_Stored entries:_
=== Section Start ===

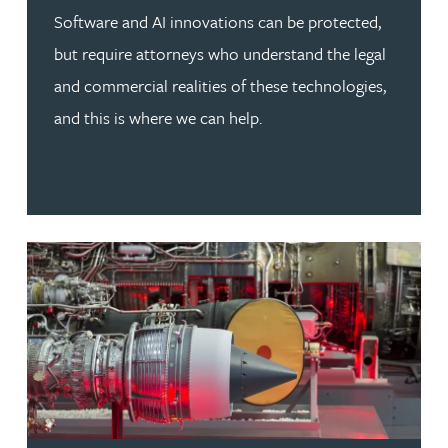
Software and AI innovations can be protected,
but require attorneys who understand the legal
and commercial realities of these technologies,
and this is where we can help.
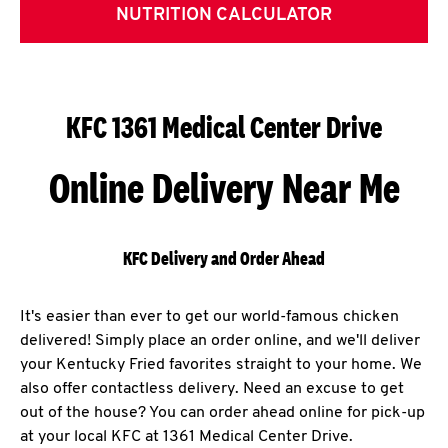
NUTRITION CALCULATOR
KFC 1361 Medical Center Drive
Online Delivery Near Me
KFC Delivery and Order Ahead
It's easier than ever to get our world-famous chicken
delivered! Simply place an order online, and we'll deliver
your Kentucky Fried favorites straight to your home. We
also offer contactless delivery. Need an excuse to get
out of the house? You can order ahead online for pick-up
at your local KFC at 1361 Medical Center Drive.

=== Section End ===

_PROBLEM DESCRIPTION:_
Extract the entries in full, exactly as they are, minus the pictures.

_TASK RESULT:_
Software and AI innovations can be protected,
but require attorneys who understand the legal
and commercial realities of these technologies,
and this is where we can help.
NUTRITION CALCULATOR
KFC 1361 Medical Center Drive
Online Delivery Near Me
KFC Delivery and Order Ahead
It's easier than ever to get our world-famous chicken
delivered! Simply place an order online, and we'll deliver
your Kentucky Fried favorites straight to your home. We
also offer contactless delivery. Need an excuse to get
out of the house? You can order ahead online for pick-up
at your local KFC at 1361 Medical Center Drive.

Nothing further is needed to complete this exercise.